Researchers stitched together 36 nearly complete mosaics of the moon taken with the Lunar Reconnaissance Orbiter's (LRO) Wide Angle Camera. The result is an unprecedented view of the celestial body with the sun always overhead.
Credit: NASA/GSFC/Arizona State University
NASA researchers have pieced together a view of the moon that's impossible from Earth.
The stunning new mosaic images and mesmerizing moon video show what Earth's nearest neighbor looks like as it rotates under the sun.
Because of the gravitational pull our planet exerts its natural satellite, the moon has become "tidally locked," meaning it always keeps the same face pointed toward Earth.

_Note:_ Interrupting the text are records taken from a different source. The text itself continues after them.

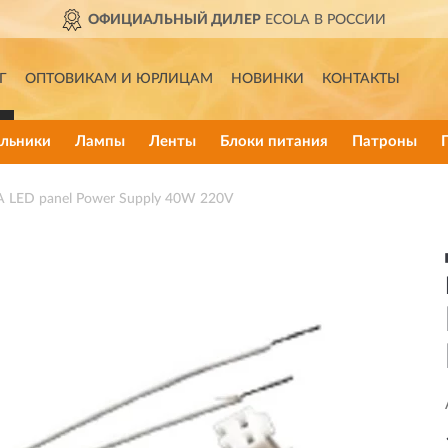
ОФИЦИАЛЬНЫЙ ДИЛЕР
ECOLA В РОССИИ
Г
ОПТОВИКАМ И ЮРЛИЦАМ
НОВИНКИ
КОНТАКТЫ
льники
Лампы
Ленты
Блоки питания
Патроны
 LED panel Power Supply 40W 220V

The far side, which is always pointed away from Earth, is sometimes incorrectly referred to as the dark side. From the ground, Earthlings can't see what this hemisphere looks like as the sun moves across its surface during the changing lunar cycle. The Soviet Luna 3 spacecraft snapped the first farside portrait in 1959. Several NASA astronauts actually set their eyes on this hidden region during the Apollo moon missions of the 1960s and 1970s.
The new view of the always sunny, spinning moon shows what each side of the celestial body looks like under high noon — or what it might look like to us if it were free of tidal locking.
The pictures and time-lapse video were created using data from NASA's Lunar Reconnaissance Orbiter (LRO), a $504 million probe that launched in June 2009 and circles the moon at an altitude of 30 miles (50 kilometers).
The orbiter's powerful Wide Angle Camera (WAC) maps nearly the entire moon every month from LRO's polar orbit, and has amassed an extensive record of how the lunar surface looks under different lighting conditions. (LRO is even equipped with instruments that are sensitive enough to map the moon's permanently shadowed regions, deep craters near its poles where the sun never shines.)
Topography variations on the lunar surface might be difficult to see with the sun always overhead in the new images, LRO researchers noted in a statement. However, the pictures enhance differences in albedo, or reflectance, across the lunar landscape, which can highlight which parts have been most and least affected by space weathering.